EXERCISE BRIEF
In the listing below, print exactly the lines between the line holding "What do you see at coordinates (760, 28)" and the line holding "In order to click on 辉立动态", inclusive, and no more.

::: DATA TO EXAMINE

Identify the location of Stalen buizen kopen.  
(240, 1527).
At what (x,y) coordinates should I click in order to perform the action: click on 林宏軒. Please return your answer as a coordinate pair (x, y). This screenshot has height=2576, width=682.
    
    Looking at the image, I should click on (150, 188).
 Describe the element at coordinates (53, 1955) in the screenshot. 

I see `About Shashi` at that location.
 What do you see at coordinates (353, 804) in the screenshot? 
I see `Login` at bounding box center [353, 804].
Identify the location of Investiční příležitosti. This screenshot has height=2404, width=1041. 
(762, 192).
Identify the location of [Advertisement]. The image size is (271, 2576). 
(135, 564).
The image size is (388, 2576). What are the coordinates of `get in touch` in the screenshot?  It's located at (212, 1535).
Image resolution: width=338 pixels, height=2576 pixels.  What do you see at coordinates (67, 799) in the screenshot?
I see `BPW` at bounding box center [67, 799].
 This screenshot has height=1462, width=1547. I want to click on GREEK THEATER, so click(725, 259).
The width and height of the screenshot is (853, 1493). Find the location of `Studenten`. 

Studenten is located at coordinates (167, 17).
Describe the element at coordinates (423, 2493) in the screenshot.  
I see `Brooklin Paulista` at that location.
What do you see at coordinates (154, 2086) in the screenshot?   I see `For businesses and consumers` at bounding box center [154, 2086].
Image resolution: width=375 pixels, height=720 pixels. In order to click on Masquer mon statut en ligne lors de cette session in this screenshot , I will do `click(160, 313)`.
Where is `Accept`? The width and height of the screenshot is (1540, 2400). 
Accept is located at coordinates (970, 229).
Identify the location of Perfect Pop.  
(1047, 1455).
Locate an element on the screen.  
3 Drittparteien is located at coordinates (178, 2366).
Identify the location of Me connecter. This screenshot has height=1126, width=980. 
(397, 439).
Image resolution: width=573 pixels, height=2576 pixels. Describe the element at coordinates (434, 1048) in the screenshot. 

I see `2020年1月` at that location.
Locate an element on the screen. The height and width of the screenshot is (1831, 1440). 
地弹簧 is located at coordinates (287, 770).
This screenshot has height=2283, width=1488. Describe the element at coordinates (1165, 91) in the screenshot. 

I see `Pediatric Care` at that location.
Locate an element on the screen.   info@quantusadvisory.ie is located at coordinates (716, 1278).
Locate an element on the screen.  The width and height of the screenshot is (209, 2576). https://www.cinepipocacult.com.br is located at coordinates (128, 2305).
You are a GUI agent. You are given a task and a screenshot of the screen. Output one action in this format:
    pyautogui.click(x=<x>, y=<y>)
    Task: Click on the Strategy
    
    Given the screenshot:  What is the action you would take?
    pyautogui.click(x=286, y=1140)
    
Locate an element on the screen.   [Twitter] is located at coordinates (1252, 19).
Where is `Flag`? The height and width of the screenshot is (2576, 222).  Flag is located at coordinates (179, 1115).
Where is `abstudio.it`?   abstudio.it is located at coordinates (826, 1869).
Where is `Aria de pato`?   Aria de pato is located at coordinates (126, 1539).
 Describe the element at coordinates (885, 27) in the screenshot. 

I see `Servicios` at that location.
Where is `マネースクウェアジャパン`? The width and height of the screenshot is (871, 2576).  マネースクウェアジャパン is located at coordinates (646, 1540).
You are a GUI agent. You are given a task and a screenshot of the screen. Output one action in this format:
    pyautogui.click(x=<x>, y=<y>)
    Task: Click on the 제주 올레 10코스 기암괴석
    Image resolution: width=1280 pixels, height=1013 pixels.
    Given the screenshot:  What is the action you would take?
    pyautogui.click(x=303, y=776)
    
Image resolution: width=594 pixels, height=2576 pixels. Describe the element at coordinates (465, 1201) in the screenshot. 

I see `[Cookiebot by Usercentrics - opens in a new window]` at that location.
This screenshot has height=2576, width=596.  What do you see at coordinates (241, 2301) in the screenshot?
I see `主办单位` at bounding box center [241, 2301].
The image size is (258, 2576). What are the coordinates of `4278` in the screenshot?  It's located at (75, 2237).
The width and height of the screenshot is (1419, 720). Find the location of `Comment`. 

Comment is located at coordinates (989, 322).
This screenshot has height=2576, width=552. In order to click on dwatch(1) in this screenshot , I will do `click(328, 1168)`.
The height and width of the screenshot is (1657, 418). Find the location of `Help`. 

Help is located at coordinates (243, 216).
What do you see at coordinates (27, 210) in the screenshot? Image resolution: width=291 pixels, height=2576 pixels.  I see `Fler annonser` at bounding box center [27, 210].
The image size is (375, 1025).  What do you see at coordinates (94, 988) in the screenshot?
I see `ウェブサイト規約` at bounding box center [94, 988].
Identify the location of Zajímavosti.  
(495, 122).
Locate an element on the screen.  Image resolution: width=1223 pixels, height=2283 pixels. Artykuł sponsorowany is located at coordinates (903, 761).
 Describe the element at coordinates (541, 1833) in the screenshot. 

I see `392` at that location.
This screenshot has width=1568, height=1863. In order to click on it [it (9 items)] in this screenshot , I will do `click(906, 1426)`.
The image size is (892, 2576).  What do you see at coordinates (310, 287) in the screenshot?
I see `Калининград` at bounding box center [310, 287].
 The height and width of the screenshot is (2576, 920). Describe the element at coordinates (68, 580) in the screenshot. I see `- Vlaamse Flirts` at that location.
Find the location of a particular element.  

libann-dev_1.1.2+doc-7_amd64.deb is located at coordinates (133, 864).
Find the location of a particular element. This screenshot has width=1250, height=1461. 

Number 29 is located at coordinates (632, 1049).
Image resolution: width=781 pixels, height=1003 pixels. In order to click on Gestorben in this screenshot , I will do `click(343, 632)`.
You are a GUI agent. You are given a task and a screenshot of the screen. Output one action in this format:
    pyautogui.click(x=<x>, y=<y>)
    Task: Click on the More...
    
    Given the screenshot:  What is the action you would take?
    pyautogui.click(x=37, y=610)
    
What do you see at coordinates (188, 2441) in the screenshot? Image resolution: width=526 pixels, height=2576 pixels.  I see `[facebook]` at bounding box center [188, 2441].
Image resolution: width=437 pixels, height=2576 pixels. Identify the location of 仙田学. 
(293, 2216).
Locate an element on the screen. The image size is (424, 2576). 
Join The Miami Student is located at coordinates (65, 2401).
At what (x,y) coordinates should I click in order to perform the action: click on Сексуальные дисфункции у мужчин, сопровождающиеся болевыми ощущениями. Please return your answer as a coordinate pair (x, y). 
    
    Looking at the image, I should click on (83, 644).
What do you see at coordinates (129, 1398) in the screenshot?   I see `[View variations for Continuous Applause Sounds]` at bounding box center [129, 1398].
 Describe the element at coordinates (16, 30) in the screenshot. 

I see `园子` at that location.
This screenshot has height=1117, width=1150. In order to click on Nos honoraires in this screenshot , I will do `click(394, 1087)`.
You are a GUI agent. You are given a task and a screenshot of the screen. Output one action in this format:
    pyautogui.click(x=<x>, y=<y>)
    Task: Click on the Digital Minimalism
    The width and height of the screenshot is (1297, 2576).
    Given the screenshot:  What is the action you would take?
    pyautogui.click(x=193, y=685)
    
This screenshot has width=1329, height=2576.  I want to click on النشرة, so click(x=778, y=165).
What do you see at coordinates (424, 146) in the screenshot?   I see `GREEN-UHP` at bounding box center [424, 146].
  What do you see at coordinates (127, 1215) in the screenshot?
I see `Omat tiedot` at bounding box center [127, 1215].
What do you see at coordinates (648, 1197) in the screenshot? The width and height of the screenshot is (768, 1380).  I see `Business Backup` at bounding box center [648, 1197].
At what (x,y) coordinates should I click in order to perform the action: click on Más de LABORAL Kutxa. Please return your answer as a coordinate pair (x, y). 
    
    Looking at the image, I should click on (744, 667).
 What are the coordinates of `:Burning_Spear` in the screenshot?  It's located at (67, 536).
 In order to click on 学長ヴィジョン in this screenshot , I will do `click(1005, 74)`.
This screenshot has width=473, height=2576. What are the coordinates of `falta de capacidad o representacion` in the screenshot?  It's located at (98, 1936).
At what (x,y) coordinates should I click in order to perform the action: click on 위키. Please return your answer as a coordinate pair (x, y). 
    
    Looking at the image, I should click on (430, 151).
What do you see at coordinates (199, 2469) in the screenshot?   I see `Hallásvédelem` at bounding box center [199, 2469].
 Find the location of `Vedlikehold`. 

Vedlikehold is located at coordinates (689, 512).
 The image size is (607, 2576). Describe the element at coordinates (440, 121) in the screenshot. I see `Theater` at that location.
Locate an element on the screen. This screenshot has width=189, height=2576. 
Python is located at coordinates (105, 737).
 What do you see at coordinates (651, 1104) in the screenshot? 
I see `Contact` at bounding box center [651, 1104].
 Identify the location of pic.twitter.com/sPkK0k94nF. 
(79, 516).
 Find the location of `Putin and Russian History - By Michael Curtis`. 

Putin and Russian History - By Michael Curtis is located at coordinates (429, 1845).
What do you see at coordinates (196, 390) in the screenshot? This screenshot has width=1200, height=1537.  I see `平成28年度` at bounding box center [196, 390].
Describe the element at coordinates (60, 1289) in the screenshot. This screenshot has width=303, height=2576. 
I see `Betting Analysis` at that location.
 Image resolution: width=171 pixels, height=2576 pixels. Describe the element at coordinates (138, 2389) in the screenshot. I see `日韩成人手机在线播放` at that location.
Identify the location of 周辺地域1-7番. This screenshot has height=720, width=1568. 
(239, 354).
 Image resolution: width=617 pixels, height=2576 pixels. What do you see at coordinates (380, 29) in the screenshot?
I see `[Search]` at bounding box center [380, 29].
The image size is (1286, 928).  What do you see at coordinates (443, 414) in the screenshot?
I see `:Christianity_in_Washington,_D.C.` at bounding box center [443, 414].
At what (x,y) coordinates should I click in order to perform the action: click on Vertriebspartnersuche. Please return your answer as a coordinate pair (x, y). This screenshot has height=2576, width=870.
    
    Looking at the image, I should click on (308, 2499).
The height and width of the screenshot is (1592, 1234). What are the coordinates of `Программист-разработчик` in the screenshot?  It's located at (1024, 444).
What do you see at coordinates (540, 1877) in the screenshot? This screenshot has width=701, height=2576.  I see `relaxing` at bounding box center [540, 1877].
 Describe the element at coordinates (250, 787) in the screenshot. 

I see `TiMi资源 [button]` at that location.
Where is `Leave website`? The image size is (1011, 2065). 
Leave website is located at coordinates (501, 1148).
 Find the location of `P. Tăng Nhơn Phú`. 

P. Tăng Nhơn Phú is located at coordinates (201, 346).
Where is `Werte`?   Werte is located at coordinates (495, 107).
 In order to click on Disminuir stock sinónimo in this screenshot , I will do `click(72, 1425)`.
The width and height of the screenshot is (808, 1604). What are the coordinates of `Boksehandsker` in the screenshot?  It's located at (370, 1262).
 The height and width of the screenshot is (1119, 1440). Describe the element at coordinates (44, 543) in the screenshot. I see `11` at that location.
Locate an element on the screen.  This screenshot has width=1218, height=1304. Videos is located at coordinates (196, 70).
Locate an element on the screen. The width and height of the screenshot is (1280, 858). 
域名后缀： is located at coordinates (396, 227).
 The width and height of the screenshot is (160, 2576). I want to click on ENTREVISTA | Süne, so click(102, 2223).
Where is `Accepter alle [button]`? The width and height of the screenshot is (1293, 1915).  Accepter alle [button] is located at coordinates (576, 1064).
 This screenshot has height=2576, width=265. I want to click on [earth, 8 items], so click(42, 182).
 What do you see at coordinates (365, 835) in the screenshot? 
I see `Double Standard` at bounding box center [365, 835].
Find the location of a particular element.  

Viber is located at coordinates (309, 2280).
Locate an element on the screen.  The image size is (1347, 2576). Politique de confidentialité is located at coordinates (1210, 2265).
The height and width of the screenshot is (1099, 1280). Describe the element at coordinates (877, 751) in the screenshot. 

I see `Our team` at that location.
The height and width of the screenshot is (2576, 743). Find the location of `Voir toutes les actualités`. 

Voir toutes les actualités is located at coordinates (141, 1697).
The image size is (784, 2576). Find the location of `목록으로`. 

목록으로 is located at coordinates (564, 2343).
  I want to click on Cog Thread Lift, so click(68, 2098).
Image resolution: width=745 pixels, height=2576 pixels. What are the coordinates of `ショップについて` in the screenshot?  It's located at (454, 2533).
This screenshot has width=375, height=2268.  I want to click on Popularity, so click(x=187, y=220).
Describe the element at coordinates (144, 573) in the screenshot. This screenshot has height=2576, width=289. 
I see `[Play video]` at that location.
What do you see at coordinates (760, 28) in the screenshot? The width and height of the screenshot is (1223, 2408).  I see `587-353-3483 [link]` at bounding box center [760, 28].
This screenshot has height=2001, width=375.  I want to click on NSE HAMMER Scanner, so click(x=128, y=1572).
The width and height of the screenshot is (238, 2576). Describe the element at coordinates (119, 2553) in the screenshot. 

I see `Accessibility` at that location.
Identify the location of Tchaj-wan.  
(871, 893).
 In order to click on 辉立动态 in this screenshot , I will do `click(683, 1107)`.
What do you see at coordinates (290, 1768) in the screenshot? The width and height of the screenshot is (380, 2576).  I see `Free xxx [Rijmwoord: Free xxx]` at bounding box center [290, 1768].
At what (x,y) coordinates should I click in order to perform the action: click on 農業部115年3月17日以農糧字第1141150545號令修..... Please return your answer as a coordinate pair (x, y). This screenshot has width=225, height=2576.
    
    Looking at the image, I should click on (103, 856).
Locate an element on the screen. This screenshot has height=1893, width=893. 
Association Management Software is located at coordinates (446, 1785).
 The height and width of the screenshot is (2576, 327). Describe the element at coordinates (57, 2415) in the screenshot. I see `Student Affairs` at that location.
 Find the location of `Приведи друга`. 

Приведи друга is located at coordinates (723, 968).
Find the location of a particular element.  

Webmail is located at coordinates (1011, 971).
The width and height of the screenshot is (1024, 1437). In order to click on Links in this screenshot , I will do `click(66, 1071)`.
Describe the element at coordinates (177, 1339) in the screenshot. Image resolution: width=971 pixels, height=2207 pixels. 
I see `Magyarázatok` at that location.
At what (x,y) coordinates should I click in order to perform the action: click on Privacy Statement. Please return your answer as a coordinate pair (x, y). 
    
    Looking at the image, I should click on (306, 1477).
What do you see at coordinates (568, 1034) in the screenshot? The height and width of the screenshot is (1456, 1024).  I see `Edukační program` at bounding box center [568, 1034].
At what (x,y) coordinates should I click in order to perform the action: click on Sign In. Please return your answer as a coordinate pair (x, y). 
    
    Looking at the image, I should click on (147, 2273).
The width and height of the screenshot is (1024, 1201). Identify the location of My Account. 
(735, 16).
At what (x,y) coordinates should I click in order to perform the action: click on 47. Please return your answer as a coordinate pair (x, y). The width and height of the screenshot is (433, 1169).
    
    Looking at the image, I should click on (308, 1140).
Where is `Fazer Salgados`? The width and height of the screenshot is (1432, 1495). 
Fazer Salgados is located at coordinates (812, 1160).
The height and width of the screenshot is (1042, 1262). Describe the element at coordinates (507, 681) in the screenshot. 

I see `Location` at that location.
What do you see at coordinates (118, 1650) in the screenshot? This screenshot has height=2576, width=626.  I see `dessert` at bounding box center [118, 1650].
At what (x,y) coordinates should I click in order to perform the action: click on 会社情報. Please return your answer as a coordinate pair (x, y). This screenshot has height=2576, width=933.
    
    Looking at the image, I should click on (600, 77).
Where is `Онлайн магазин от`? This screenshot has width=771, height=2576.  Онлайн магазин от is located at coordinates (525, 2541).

::::::

SOLVED PROBLEM
What do you see at coordinates (760, 28) in the screenshot? The width and height of the screenshot is (1223, 2408).  I see `587-353-3483 [link]` at bounding box center [760, 28].
This screenshot has height=2001, width=375.  I want to click on NSE HAMMER Scanner, so click(x=128, y=1572).
The width and height of the screenshot is (238, 2576). Describe the element at coordinates (119, 2553) in the screenshot. 

I see `Accessibility` at that location.
Identify the location of Tchaj-wan.  
(871, 893).
 In order to click on 辉立动态 in this screenshot , I will do `click(683, 1107)`.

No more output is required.